Analysis: The intermediate goods were cleared to sister units on payment of duty and the assessee had disclosed the valuation method and filed CAS-4 certificates with ER-1 returns. The dispute arose because the department insisted that the correct assessable value had to be derived from final annual CAS-4 figures, whereas the assessee had been using monthly CAS-4 figures with inflation adjustments. The assessment records showed that in some months excess duty had also been paid. On the facts, the assessee's method was adopted openly, the department was aware of the practice, and the material did not establish suppression, fraud or intent to evade duty. The Tribunal also held that, in the circumstances, the demand could not be sustained merely by treating the valuation exercise as provisional or by rejecting the adjustment of excess duty against short payment.
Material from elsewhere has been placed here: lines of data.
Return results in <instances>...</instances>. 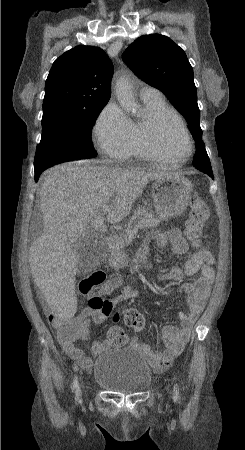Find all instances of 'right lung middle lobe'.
I'll list each match as a JSON object with an SVG mask.
<instances>
[{
  "instance_id": "right-lung-middle-lobe-1",
  "label": "right lung middle lobe",
  "mask_w": 245,
  "mask_h": 450,
  "mask_svg": "<svg viewBox=\"0 0 245 450\" xmlns=\"http://www.w3.org/2000/svg\"><path fill=\"white\" fill-rule=\"evenodd\" d=\"M105 105L90 110L43 109L42 137L40 149L35 154V170H45L64 161L95 157L91 127Z\"/></svg>"
}]
</instances>
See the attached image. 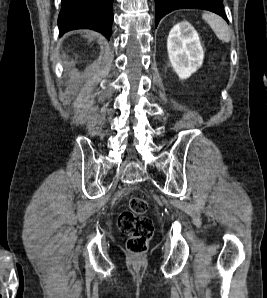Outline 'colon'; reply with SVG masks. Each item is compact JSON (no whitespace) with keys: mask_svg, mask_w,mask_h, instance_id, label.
<instances>
[{"mask_svg":"<svg viewBox=\"0 0 267 298\" xmlns=\"http://www.w3.org/2000/svg\"><path fill=\"white\" fill-rule=\"evenodd\" d=\"M147 210L146 200L132 197L117 219L120 231L128 237L127 250L135 256H140L147 251L149 241L154 234V224L146 215Z\"/></svg>","mask_w":267,"mask_h":298,"instance_id":"5ec220e1","label":"colon"}]
</instances>
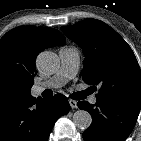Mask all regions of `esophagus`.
I'll list each match as a JSON object with an SVG mask.
<instances>
[{
  "label": "esophagus",
  "mask_w": 141,
  "mask_h": 141,
  "mask_svg": "<svg viewBox=\"0 0 141 141\" xmlns=\"http://www.w3.org/2000/svg\"><path fill=\"white\" fill-rule=\"evenodd\" d=\"M69 104L71 108H77V102L75 100L69 99Z\"/></svg>",
  "instance_id": "34e87169"
}]
</instances>
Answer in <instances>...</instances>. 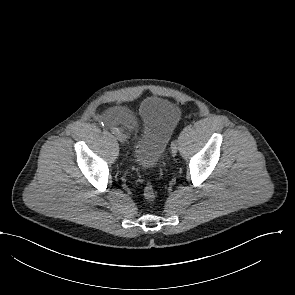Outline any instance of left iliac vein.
<instances>
[{"instance_id": "left-iliac-vein-1", "label": "left iliac vein", "mask_w": 295, "mask_h": 295, "mask_svg": "<svg viewBox=\"0 0 295 295\" xmlns=\"http://www.w3.org/2000/svg\"><path fill=\"white\" fill-rule=\"evenodd\" d=\"M177 154V145L171 146V155L175 156Z\"/></svg>"}]
</instances>
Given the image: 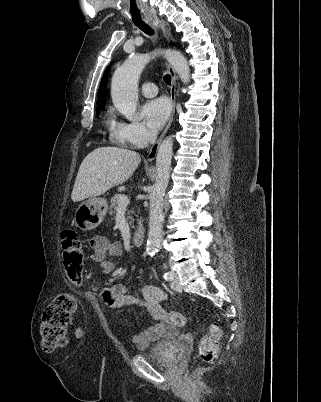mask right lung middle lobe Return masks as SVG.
Returning a JSON list of instances; mask_svg holds the SVG:
<instances>
[{"mask_svg":"<svg viewBox=\"0 0 321 402\" xmlns=\"http://www.w3.org/2000/svg\"><path fill=\"white\" fill-rule=\"evenodd\" d=\"M99 108L102 109V110H104L105 107L102 106V107H99ZM96 115L99 116V109H97Z\"/></svg>","mask_w":321,"mask_h":402,"instance_id":"right-lung-middle-lobe-1","label":"right lung middle lobe"}]
</instances>
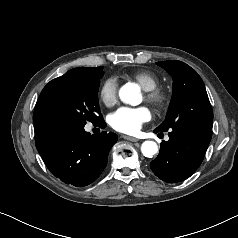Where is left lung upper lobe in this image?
<instances>
[{
  "label": "left lung upper lobe",
  "instance_id": "left-lung-upper-lobe-1",
  "mask_svg": "<svg viewBox=\"0 0 238 238\" xmlns=\"http://www.w3.org/2000/svg\"><path fill=\"white\" fill-rule=\"evenodd\" d=\"M156 64L164 68L174 81L166 120L156 130L187 129L212 135L213 111L198 73L181 61Z\"/></svg>",
  "mask_w": 238,
  "mask_h": 238
}]
</instances>
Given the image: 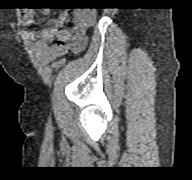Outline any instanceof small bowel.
Wrapping results in <instances>:
<instances>
[{
  "instance_id": "obj_1",
  "label": "small bowel",
  "mask_w": 192,
  "mask_h": 180,
  "mask_svg": "<svg viewBox=\"0 0 192 180\" xmlns=\"http://www.w3.org/2000/svg\"><path fill=\"white\" fill-rule=\"evenodd\" d=\"M43 13H47L44 10ZM35 11L27 9L23 12V19L26 25L35 22ZM67 13L61 11L52 25L38 34L31 31L22 33V37L34 41L35 50L43 57L51 59L67 54L68 52L79 53L87 43V31L94 21V14L87 11H76L72 16V25L64 28ZM56 41L51 44V42Z\"/></svg>"
}]
</instances>
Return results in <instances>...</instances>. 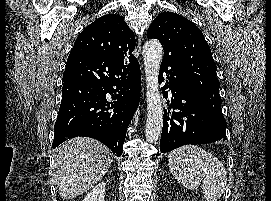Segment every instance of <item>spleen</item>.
Instances as JSON below:
<instances>
[{
  "mask_svg": "<svg viewBox=\"0 0 271 201\" xmlns=\"http://www.w3.org/2000/svg\"><path fill=\"white\" fill-rule=\"evenodd\" d=\"M168 166L175 179L189 190L201 185L205 201H217L227 186L224 165L200 146L185 145L169 154Z\"/></svg>",
  "mask_w": 271,
  "mask_h": 201,
  "instance_id": "obj_1",
  "label": "spleen"
}]
</instances>
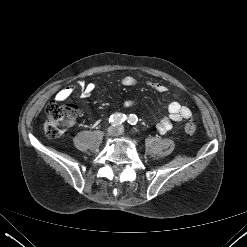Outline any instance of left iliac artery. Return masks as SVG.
Instances as JSON below:
<instances>
[{
	"label": "left iliac artery",
	"mask_w": 247,
	"mask_h": 247,
	"mask_svg": "<svg viewBox=\"0 0 247 247\" xmlns=\"http://www.w3.org/2000/svg\"><path fill=\"white\" fill-rule=\"evenodd\" d=\"M137 117L136 115L130 114L129 118H128V124L130 125H135L137 123Z\"/></svg>",
	"instance_id": "left-iliac-artery-1"
}]
</instances>
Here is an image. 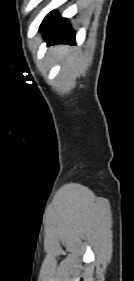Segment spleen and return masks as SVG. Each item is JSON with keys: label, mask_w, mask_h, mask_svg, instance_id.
Returning <instances> with one entry per match:
<instances>
[{"label": "spleen", "mask_w": 134, "mask_h": 281, "mask_svg": "<svg viewBox=\"0 0 134 281\" xmlns=\"http://www.w3.org/2000/svg\"><path fill=\"white\" fill-rule=\"evenodd\" d=\"M68 49L66 47H62L58 49V58L62 59L67 54Z\"/></svg>", "instance_id": "obj_1"}]
</instances>
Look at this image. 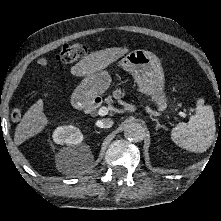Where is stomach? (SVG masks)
Segmentation results:
<instances>
[{"label":"stomach","mask_w":221,"mask_h":221,"mask_svg":"<svg viewBox=\"0 0 221 221\" xmlns=\"http://www.w3.org/2000/svg\"><path fill=\"white\" fill-rule=\"evenodd\" d=\"M120 66L133 76L139 89L151 96V100L159 109L164 110L168 107L163 68L160 59L154 53L143 49L131 51L120 61ZM110 83L109 73L103 69L98 70L85 76L73 96L88 102L103 94Z\"/></svg>","instance_id":"obj_1"}]
</instances>
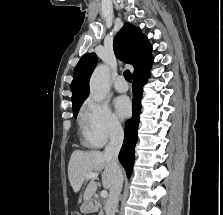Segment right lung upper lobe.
<instances>
[{"label": "right lung upper lobe", "mask_w": 223, "mask_h": 215, "mask_svg": "<svg viewBox=\"0 0 223 215\" xmlns=\"http://www.w3.org/2000/svg\"><path fill=\"white\" fill-rule=\"evenodd\" d=\"M113 48L116 56L125 63L134 66L133 76L150 69L153 62L152 47L146 36L130 23H125L116 34ZM97 57L94 53L84 55L78 62L71 83L72 109L80 107L89 95V79L96 67Z\"/></svg>", "instance_id": "right-lung-upper-lobe-1"}]
</instances>
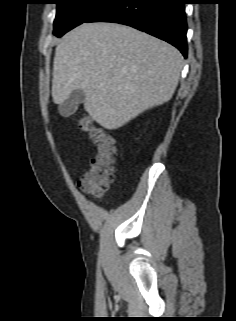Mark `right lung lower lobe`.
I'll return each instance as SVG.
<instances>
[{"instance_id":"1","label":"right lung lower lobe","mask_w":236,"mask_h":321,"mask_svg":"<svg viewBox=\"0 0 236 321\" xmlns=\"http://www.w3.org/2000/svg\"><path fill=\"white\" fill-rule=\"evenodd\" d=\"M185 0H109L84 22L134 27L172 44L187 57Z\"/></svg>"}]
</instances>
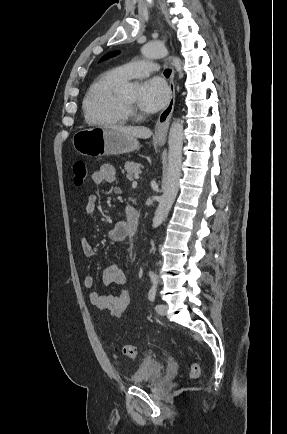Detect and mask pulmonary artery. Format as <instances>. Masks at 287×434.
I'll list each match as a JSON object with an SVG mask.
<instances>
[{"label": "pulmonary artery", "mask_w": 287, "mask_h": 434, "mask_svg": "<svg viewBox=\"0 0 287 434\" xmlns=\"http://www.w3.org/2000/svg\"><path fill=\"white\" fill-rule=\"evenodd\" d=\"M119 74L125 79L142 78L158 70V65L147 60H140L121 65L117 68Z\"/></svg>", "instance_id": "1"}]
</instances>
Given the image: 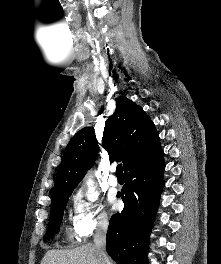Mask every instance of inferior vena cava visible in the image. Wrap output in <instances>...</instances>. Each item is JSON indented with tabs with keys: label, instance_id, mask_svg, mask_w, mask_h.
<instances>
[{
	"label": "inferior vena cava",
	"instance_id": "obj_1",
	"mask_svg": "<svg viewBox=\"0 0 221 264\" xmlns=\"http://www.w3.org/2000/svg\"><path fill=\"white\" fill-rule=\"evenodd\" d=\"M108 221L103 220L98 223V229L94 235V244L96 253L101 264H110L109 258L106 253V231Z\"/></svg>",
	"mask_w": 221,
	"mask_h": 264
}]
</instances>
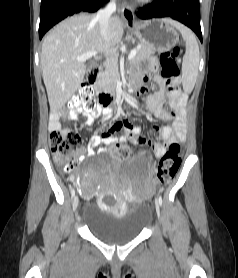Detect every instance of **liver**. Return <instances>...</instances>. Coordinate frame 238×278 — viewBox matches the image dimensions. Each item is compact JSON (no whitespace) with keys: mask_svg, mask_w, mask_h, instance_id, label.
<instances>
[{"mask_svg":"<svg viewBox=\"0 0 238 278\" xmlns=\"http://www.w3.org/2000/svg\"><path fill=\"white\" fill-rule=\"evenodd\" d=\"M122 37L118 17L109 19L102 37L96 17L88 14L67 18L48 33L42 44L41 68L51 112L60 110L83 82L86 65L77 57L89 51H114Z\"/></svg>","mask_w":238,"mask_h":278,"instance_id":"liver-1","label":"liver"}]
</instances>
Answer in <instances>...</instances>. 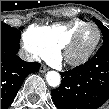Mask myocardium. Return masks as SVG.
I'll list each match as a JSON object with an SVG mask.
<instances>
[{
	"mask_svg": "<svg viewBox=\"0 0 109 109\" xmlns=\"http://www.w3.org/2000/svg\"><path fill=\"white\" fill-rule=\"evenodd\" d=\"M88 27H94L97 31V38L93 45L90 47V49L84 53L83 55L79 57H72L70 52L72 48L76 45L78 42V39L82 32L88 28ZM101 41V30L95 23H86L77 29L74 30V32L70 35V37L67 39V41L63 44V46L59 49V52L64 59V61L70 65V66H80L85 64L95 53L96 49L99 46V43Z\"/></svg>",
	"mask_w": 109,
	"mask_h": 109,
	"instance_id": "myocardium-1",
	"label": "myocardium"
}]
</instances>
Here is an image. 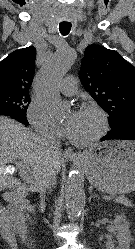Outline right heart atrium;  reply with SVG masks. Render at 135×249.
<instances>
[{"mask_svg":"<svg viewBox=\"0 0 135 249\" xmlns=\"http://www.w3.org/2000/svg\"><path fill=\"white\" fill-rule=\"evenodd\" d=\"M26 115L30 125L39 134L62 136L63 128L51 118L44 105L38 100L31 101Z\"/></svg>","mask_w":135,"mask_h":249,"instance_id":"d8ad5b80","label":"right heart atrium"}]
</instances>
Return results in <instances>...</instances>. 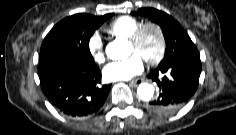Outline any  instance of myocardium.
Returning <instances> with one entry per match:
<instances>
[{
	"label": "myocardium",
	"mask_w": 236,
	"mask_h": 135,
	"mask_svg": "<svg viewBox=\"0 0 236 135\" xmlns=\"http://www.w3.org/2000/svg\"><path fill=\"white\" fill-rule=\"evenodd\" d=\"M149 29H153L157 33L159 45H158V50H157L156 54L154 55V57L144 58L143 60L147 64L155 65V64H158L163 59V57L165 55V51H166L165 33L159 24H157L155 22H151V21L142 23L136 29V31L134 32L132 37L129 39V43H130V45L133 46V48L136 51H138L141 44H142V41H143L146 31Z\"/></svg>",
	"instance_id": "1"
}]
</instances>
Once the duty demand itself could not survive, the consequential interest and penalties also could not survive.
Conclusion: The demand of differential duty was not sustainable, the extended period could not be invoked, and the consequential interest and penalty were set aside in favour of the assessee.
Final Conclusion: The appeal was allowed and the impugned demand, interest and penalty were quashed.
Ratio Decidendi: Where captive-consumption valuation is transparently adopted and disclosed, and the record does not establish suppression or intent to evade duty, an extended-period demand and consequential penalty cannot be sustained merely because the department prefers a different CAS-4 computation method.